### EXERCISE AIM
The data below contains pictures, which are to be skipped; the lines starting at the line with "lapsible Sections for Detail" and ending at the line with "January 21, 2026" are to be output exactly, both ends included.

= = = = = = =

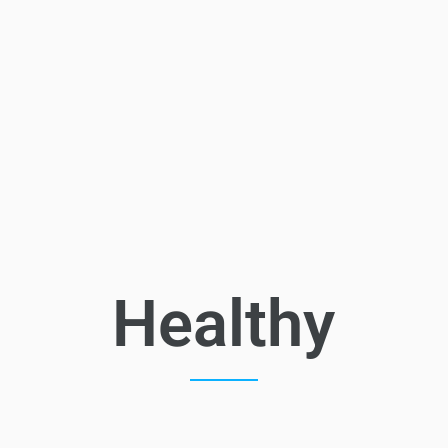
Healthy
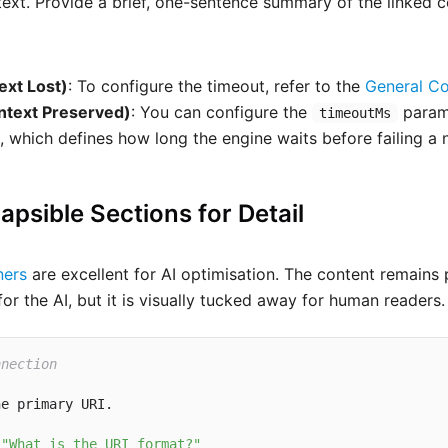
 text. Provide a brief, one-sentence summary of the linked 
ext Lost)
: To configure the timeout, refer to the
General Co
ntext Preserved)
: You can configure the
param
timeoutMs
, which defines how long the engine waits before failing a
lapsible Sections for Detail
ners
are excellent for AI optimisation. The content remains 
r the AI, but it is visually tucked away for human readers.
nnection
e primary URI.

 
"What is the URI format?"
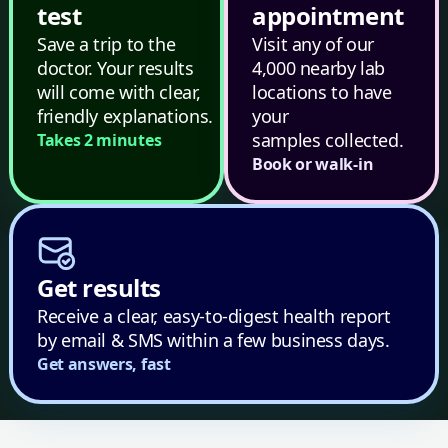
test
appointment
Save a trip to the
Visit any of our
doctor. Your results
4,000 nearby lab
will come with clear,
locations to have
friendly explanations.
your
samples collected.
Takes 2 minutes
Book or walk-in
Get results
Receive a clear, easy-to-digest health report
by email & SMS within a few business days.
Get answers, fast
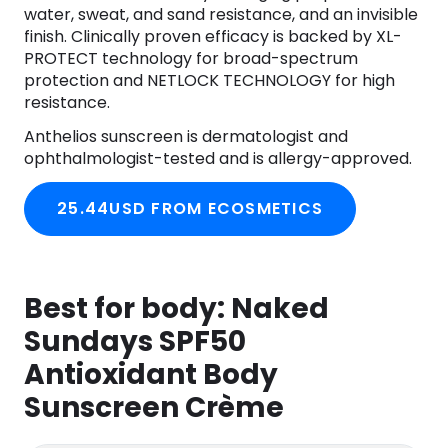
water, sweat, and sand resistance, and an invisible
finish. Clinically proven efficacy is backed by XL-
PROTECT technology for broad-spectrum
protection and NETLOCK TECHNOLOGY for high
resistance.
Anthelios sunscreen is dermatologist and
ophthalmologist-tested and is allergy-approved.
25.44USD FROM ECOSMETICS
Best for body:
Naked
Sundays SPF50
Antioxidant Body
Sunscreen Crème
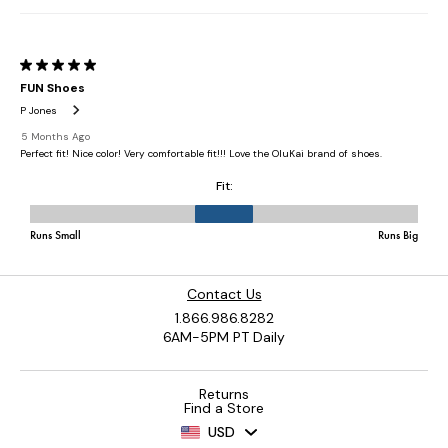
Contact Us
1.866.986.8282
6AM-5PM PT Daily
Returns
Find a Store
USD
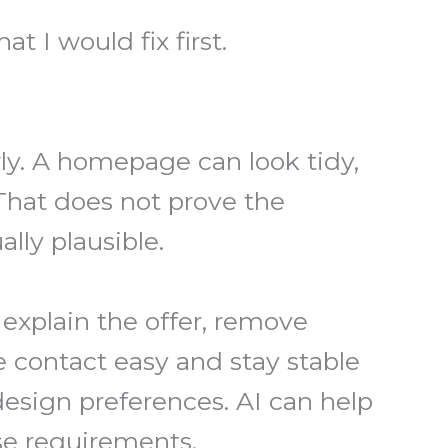
t I would fix first.
ly. A homepage can look tidy,
That does not prove the
ally plausible.
explain the offer, remove
 contact easy and stay stable
esign preferences. AI can help
ose requirements.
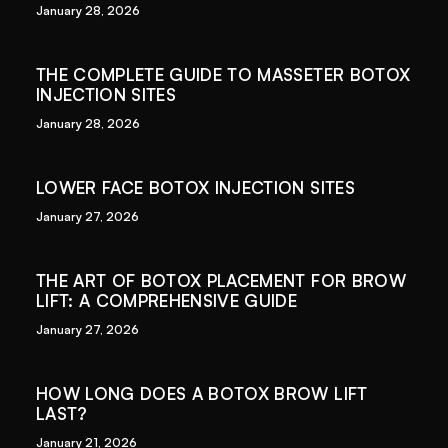
January 28, 2026
THE COMPLETE GUIDE TO MASSETER BOTOX
INJECTION SITES
January 28, 2026
LOWER FACE BOTOX INJECTION SITES
January 27, 2026
THE ART OF BOTOX PLACEMENT FOR BROW
LIFT: A COMPREHENSIVE GUIDE
January 27, 2026
HOW LONG DOES A BOTOX BROW LIFT
LAST?
January 21, 2026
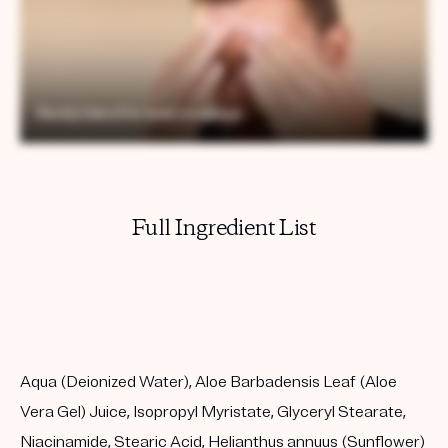
Full Ingredient List
Aqua (Deionized Water), Aloe Barbadensis Leaf (Aloe
Vera Gel) Juice, Isopropyl Myristate, Glyceryl Stearate,
Niacinamide, Stearic Acid, Helianthus annuus (Sunflower)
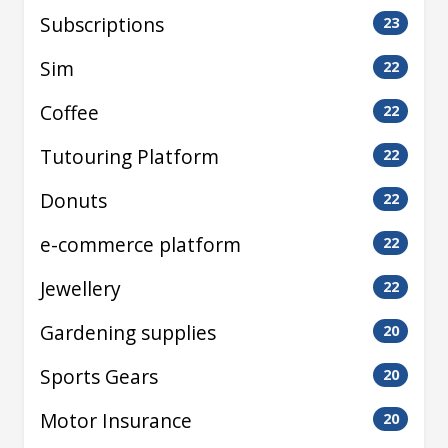
Subscriptions
23
Sim
22
Coffee
22
Tutouring Platform
22
Donuts
22
e-commerce platform
22
Jewellery
22
Gardening supplies
20
Sports Gears
20
Motor Insurance
20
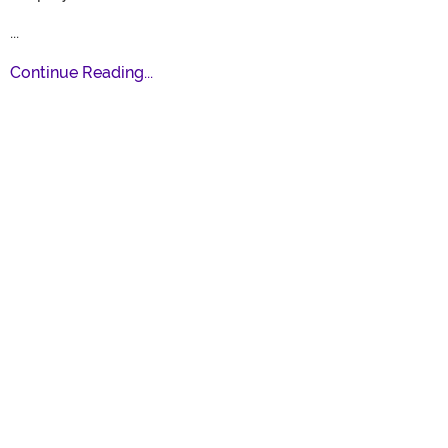
...
Continue Reading...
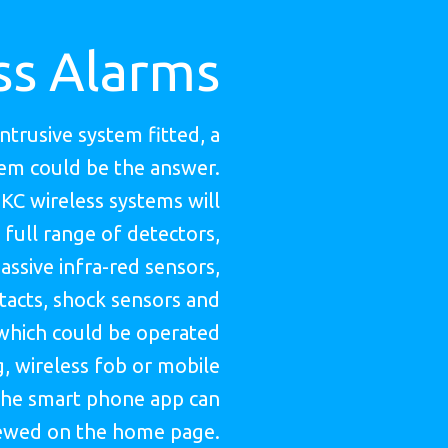
ss Alarms
intrusive system fitted, a
tem could be the answer.
HKC wireless systems will
 full range of detectors,
assive infra-red sensors,
acts, shock sensors and
which could be operated
, wireless fob or mobile
he smart phone app can
ewed on the home page.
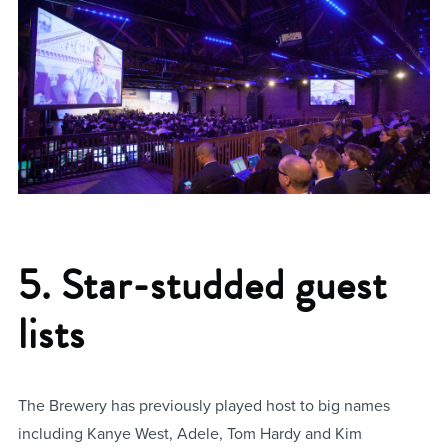
5. Star-studded guest
lists
The Brewery has previously played host to big names
including Kanye West, Adele, Tom Hardy and Kim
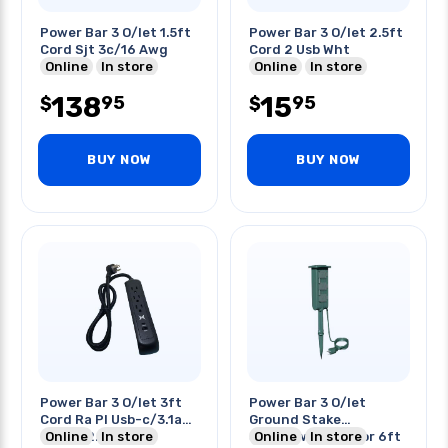
Power Bar 3 O/let 1.5ft
Power Bar 3 O/let 2.5ft
Cord Sjt 3c/16 Awg
Cord 2 Usb Wht
Online
In store
Online
In store
138
15
95
95
$
$
BUY NOW
BUY NOW
Power Bar 3 O/let 3ft
Power Bar 3 O/let
Cord Ra Pl Usb-c/3.1a
Ground Stake
Usb-a/2.1a O/lets
Online
In store
3c/14awg Outdoor 6ft
Online
In store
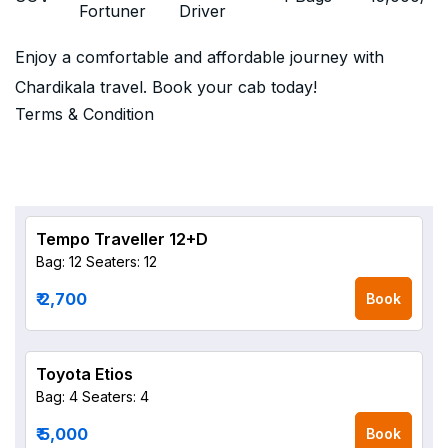
Fortuner
Driver
Enjoy a comfortable and affordable journey with
Chardikala travel. Book your cab today!
Terms & Condition
Tempo Traveller 12+D
Bag: 12
Seaters: 12
₹ 2,700
Book
Toyota Etios
Bag: 4
Seaters: 4
₹ 5,000
Book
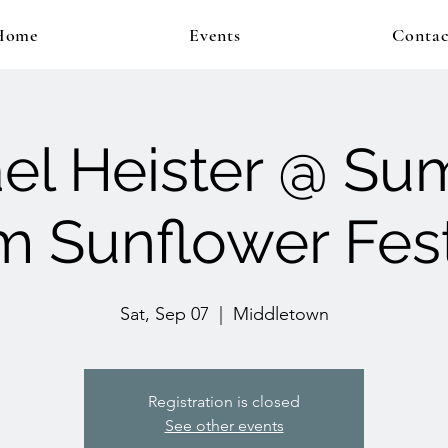
Home
Events
Contac
el Heister @ S
m Sunflower Fest
Sat, Sep 07
  |  
Middletown
Registration is closed
See other events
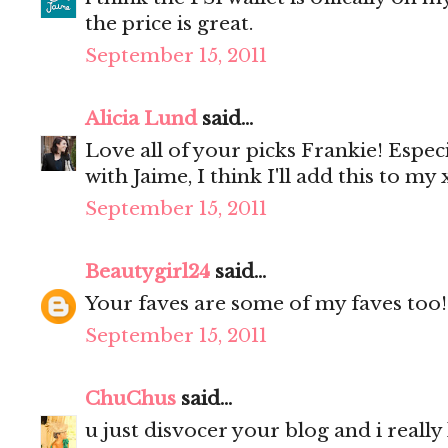
the price is great.
September 15, 2011
Alicia Lund
said...
Love all of your picks Frankie! Especia
with Jaime, I think I'll add this to my x
September 15, 2011
Beautygirl24
said...
Your faves are some of my faves too!
September 15, 2011
ChuChus
said...
u just disvocer your blog and i really li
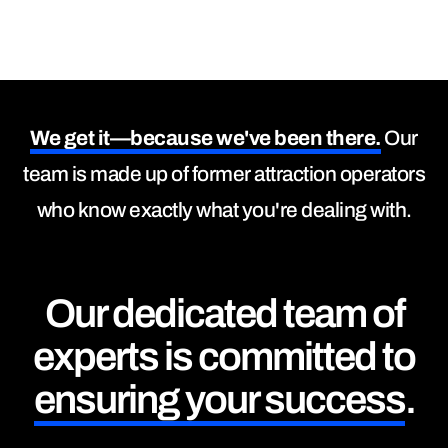
We get it—because we've been there.
Our
team is made up of former attraction operators
who know exactly what you're dealing with.
Our dedicated team of
experts is committed to
ensuring your success
.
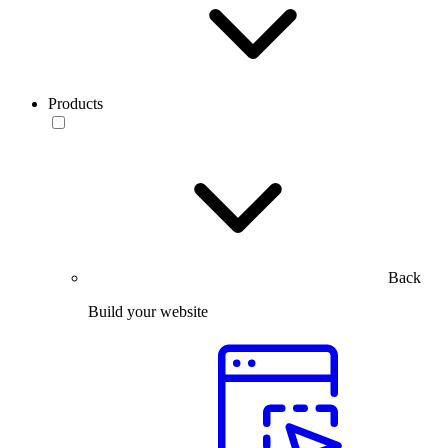
Products
Back
Build your website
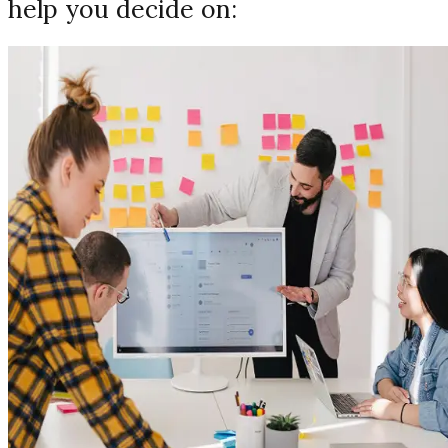
help you decide on:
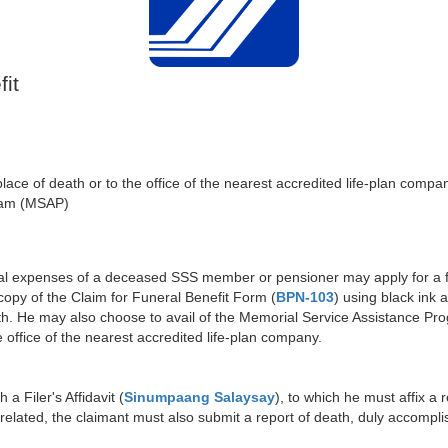
it
e of death or to the office of the nearest accredited life-plan company
ram (MSAP)
al expenses of a deceased SSS member or pensioner may apply for a fu
py of the Claim for Funeral Benefit Form (
BPN-103
) using black ink 
h. He may also choose to avail of the Memorial Service Assistance Pr
office of the nearest accredited life-plan company.
a Filer's Affidavit (
Sinumpaang Salaysay
), to which he must affix a 
related, the claimant must also submit a report of death, duly accomp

= = = = = = =

### SOLUTION
lapsible Sections for Detail
ners
are excellent for AI optimisation. The content remains 
r the AI, but it is visually tucked away for human readers.
nnection
e primary URI.

 
"What is the URI format?"
test
appointment
Save a trip to the
Visit any of our
doctor. Your results
4,000 nearby lab
will come with clear,
locations to have
friendly explanations.
your
samples collected.
Takes 2 minutes
Book or walk-in
Get results
Receive a clear, easy-to-digest health report
by email & SMS within a few business days.
Get answers, fast
water, sweat, and sand resistance, and an invisible
finish. Clinically proven efficacy is backed by XL-
PROTECT technology for broad-spectrum
protection and NETLOCK TECHNOLOGY for high
resistance.
Anthelios sunscreen is dermatologist and
ophthalmologist-tested and is allergy-approved.
25.44USD FROM ECOSMETICS
Best for body:
Naked
Sundays SPF50
Antioxidant Body
Sunscreen Crème
Contact Us
1.866.986.8282
6AM-5PM PT Daily
Returns
Find a Store
USD
t I would fix first.
ly. A homepage can look tidy,
That does not prove the
ally plausible.
explain the offer, remove
 contact easy and stay stable
esign preferences. AI can help
ose requirements.
January 28, 2026
THE COMPLETE GUIDE TO MASSETER BOTOX
INJECTION SITES
January 28, 2026
LOWER FACE BOTOX INJECTION SITES
January 27, 2026
THE ART OF BOTOX PLACEMENT FOR BROW
LIFT: A COMPREHENSIVE GUIDE
January 27, 2026
HOW LONG DOES A BOTOX BROW LIFT
LAST?
January 21, 2026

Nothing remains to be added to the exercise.